Integrator and CEDIA board member Matt Scott loves Victoria’s Secret…for business reasons. The owner of Omega Audio Video in Canada goes there for the business lighting.
“The lighting in Victoria’s Secret is perfectly focused so that you’ll spend $85 on a small piece of fabric,” he says in a recent episode of the CEDIA Tech Council podcast.
The risque retailer, he adds, uses spot business lighting to highlight the goods “in the best possible way, because it draws an emotion out of you and makes you pay attention to the space you are in.”
Thankfully, these same tactics can be applied to other commercial spaces.
Business lighting can make people emotional…
Based on Scott’s experience installing elaborate, purposefully designed lighting systems, he says lighting can do a whole lot more than brighten up a room.

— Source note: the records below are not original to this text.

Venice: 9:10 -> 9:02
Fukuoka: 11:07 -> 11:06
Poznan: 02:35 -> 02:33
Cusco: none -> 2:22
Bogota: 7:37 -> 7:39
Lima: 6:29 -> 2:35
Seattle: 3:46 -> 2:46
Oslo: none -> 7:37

“Lighting is something that brings such a connection and such an emotional response from people that when they see it, when it happens, when they walk into [a] room and it lights up, they are in love,” he says.

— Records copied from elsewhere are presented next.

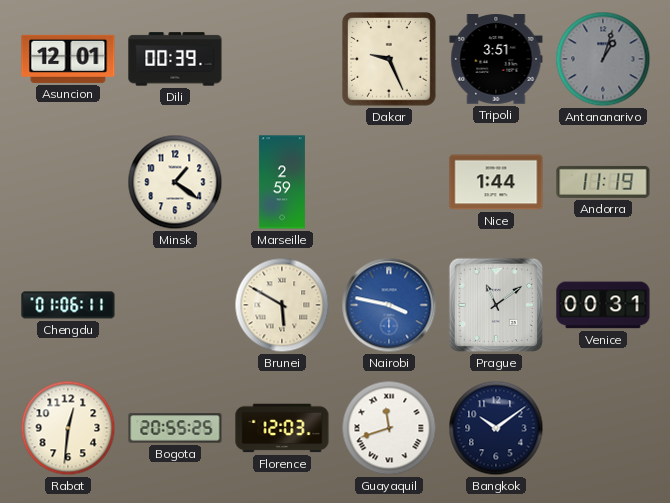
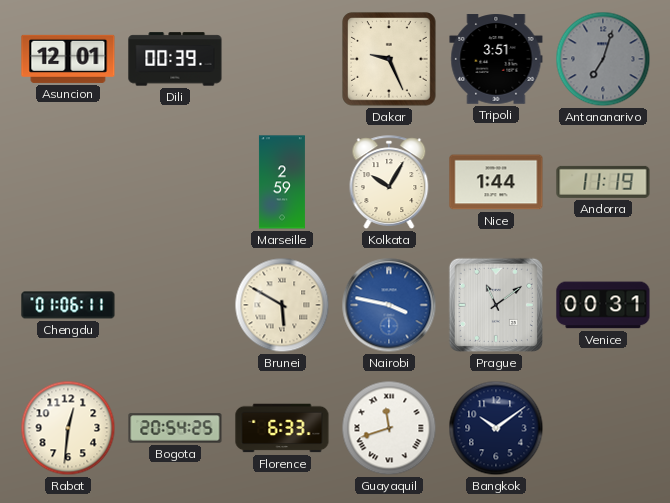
Antananarivo: 1:03 -> 7:03
Minsk: 1:21 -> none
Kolkata: none -> 10:05
Bogota: 20:55 -> 20:54
Florence: 12:03 -> 6:33
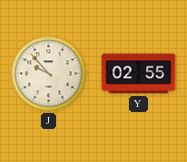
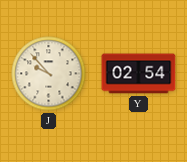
Y: 02:55 -> 02:54
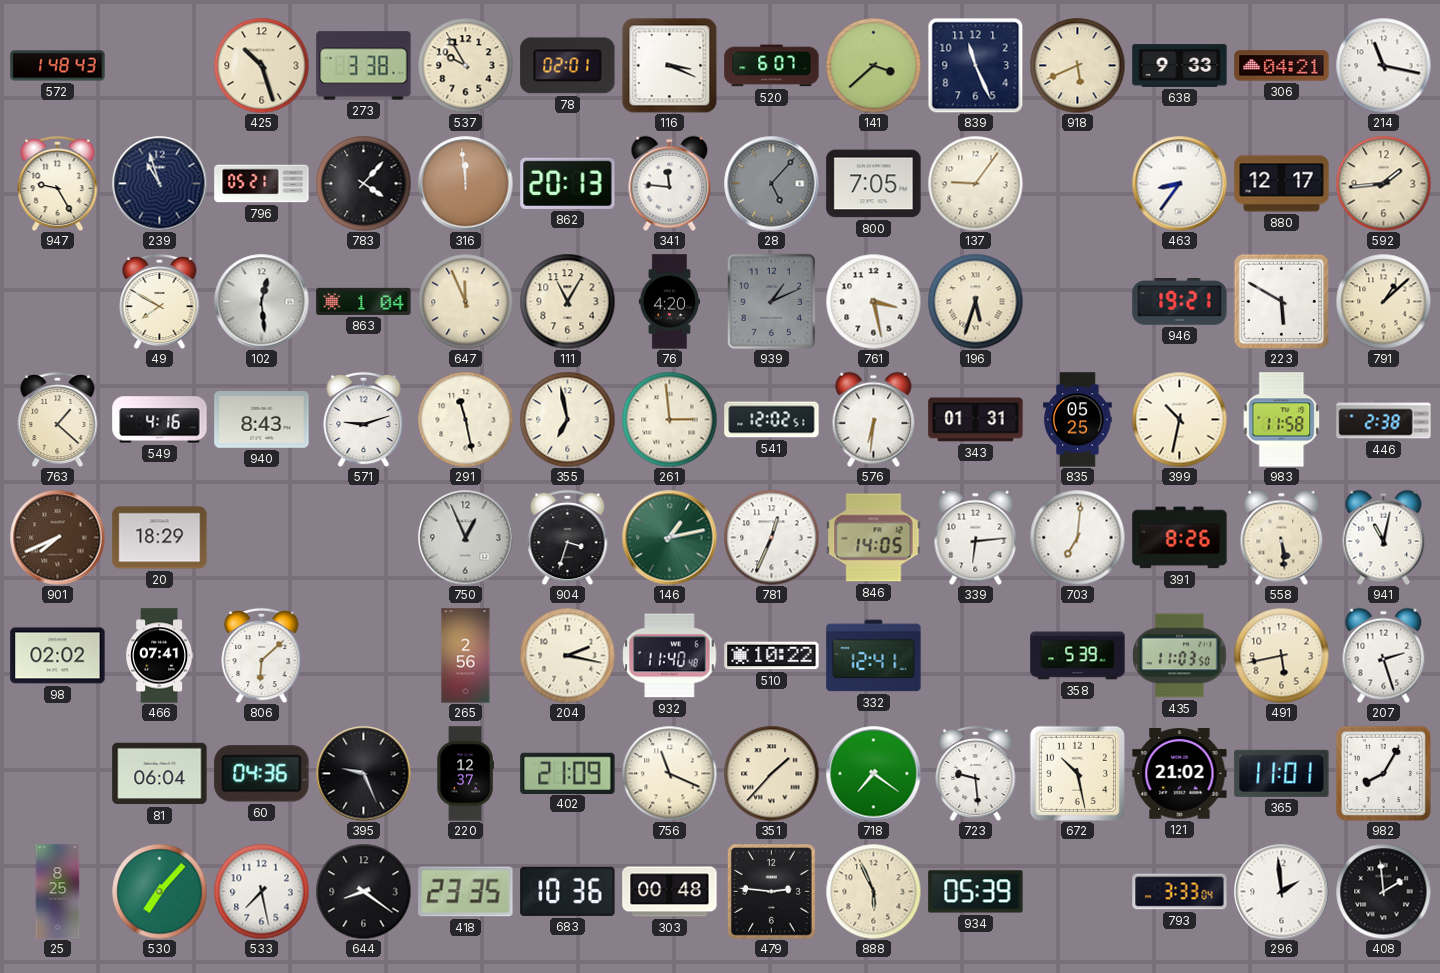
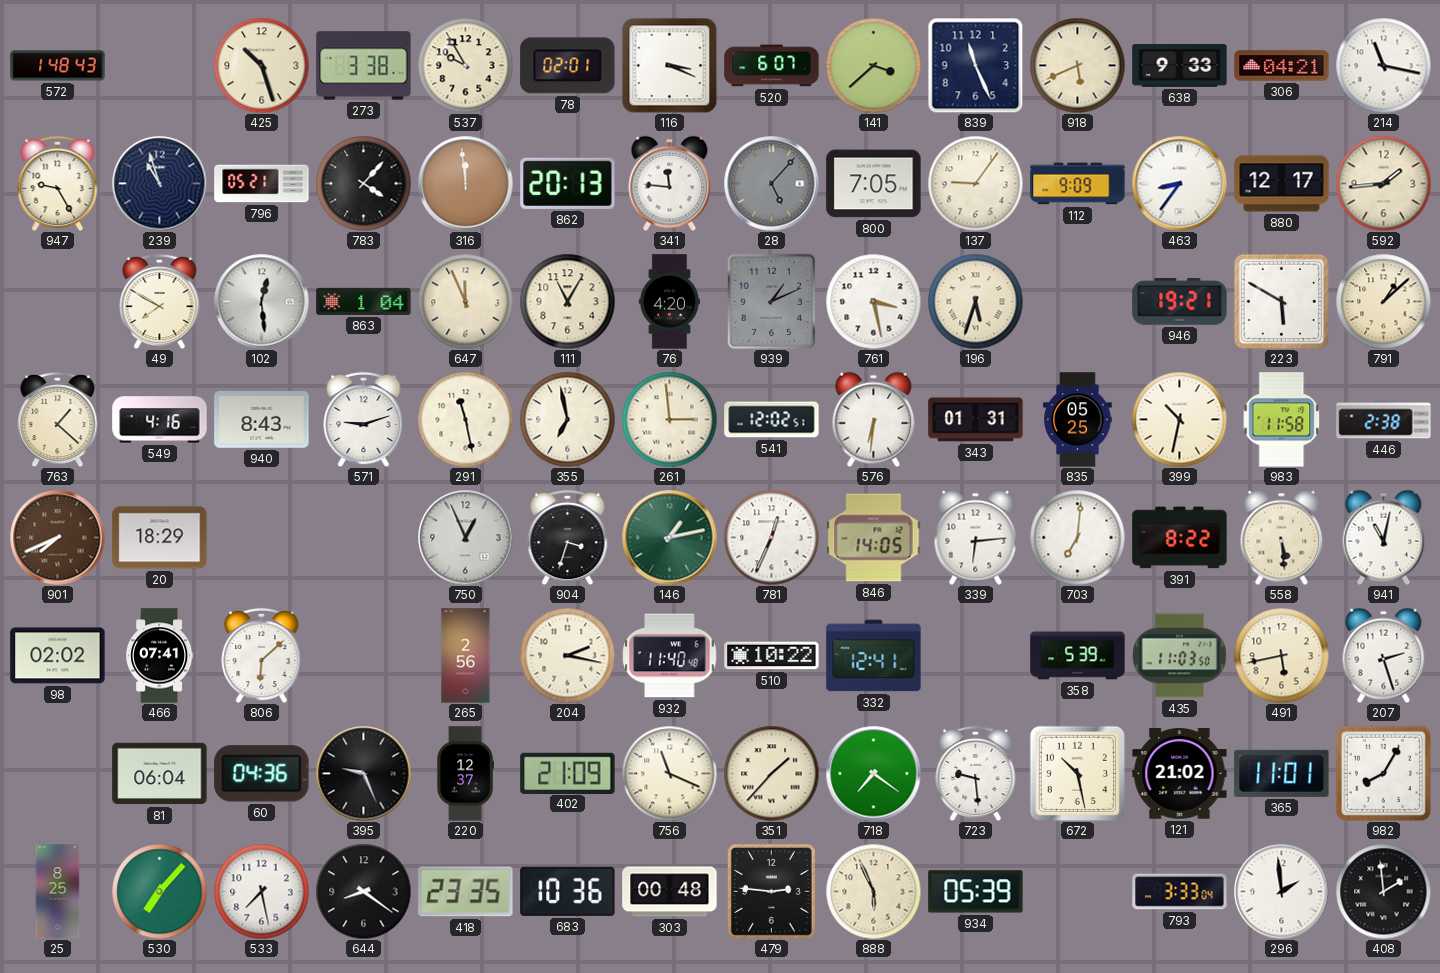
112: none -> 9:09
391: 8:26 -> 8:22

Scott says Omega includes lighting in most proposals, whether the client asks for it or not.
“We’ve even done a ‘puppy dog close,’ and literally tell them it’s going in, and if you don’t like it in 30 days we’ll pull it out, no cost to you,” he says.

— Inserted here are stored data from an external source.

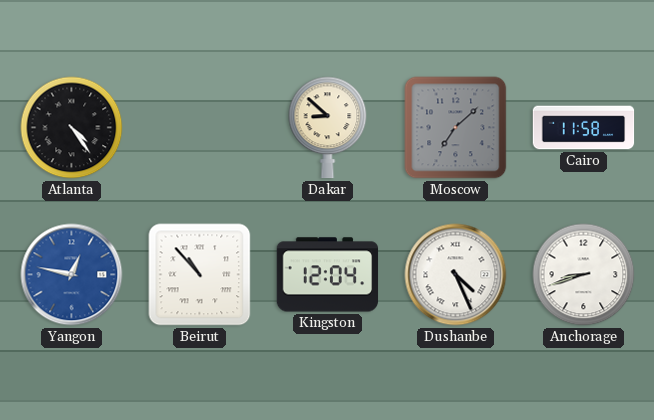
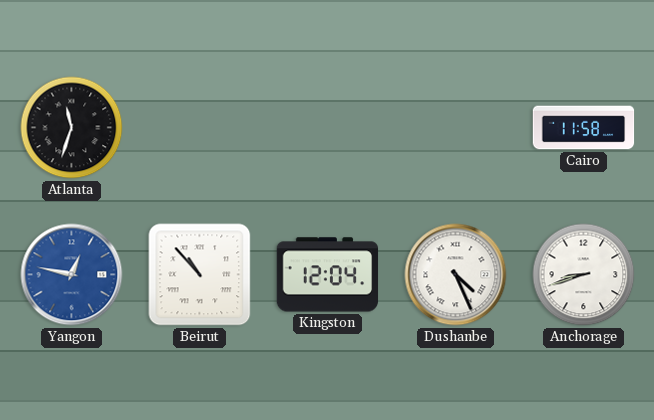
Atlanta: 4:24 -> 11:33
Dakar: 8:52 -> none
Moscow: 7:08 -> none
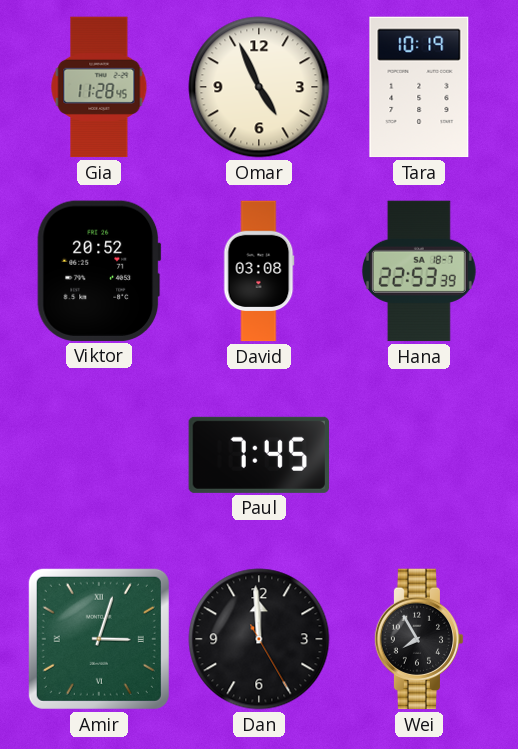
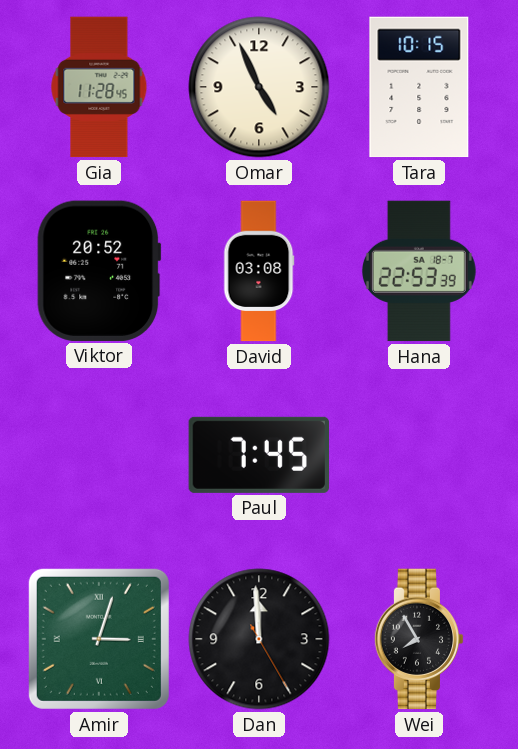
Tara: 10:19 -> 10:15
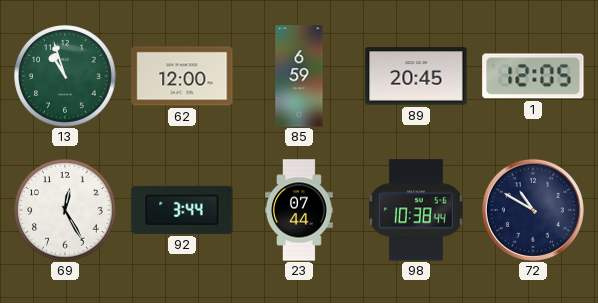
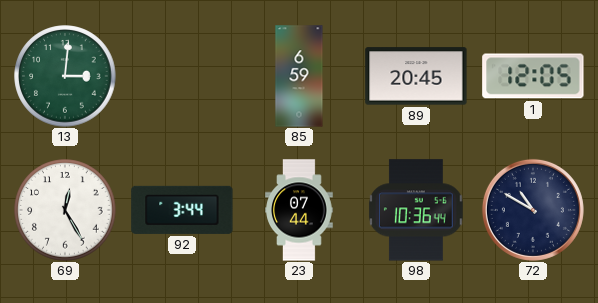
13: 10:57 -> 3:01
62: 12:00 -> none
98: 10:38 -> 10:36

“We’ve never pulled one out after we put it in. Ever.”
How do you teach an integrator the art of lighting?
To be sure, there is some experience and skill involved, but a lot of it boils down to what integrators do best — asking questions about business and understanding how technology can play a role in certain functions.
“You can teach a lot,” he says, “but there comes a point where some of it is artistic. Now, the nice thing is with something like lighting, in most applications, you don’t have to be that artistic, you just have to pay attention.”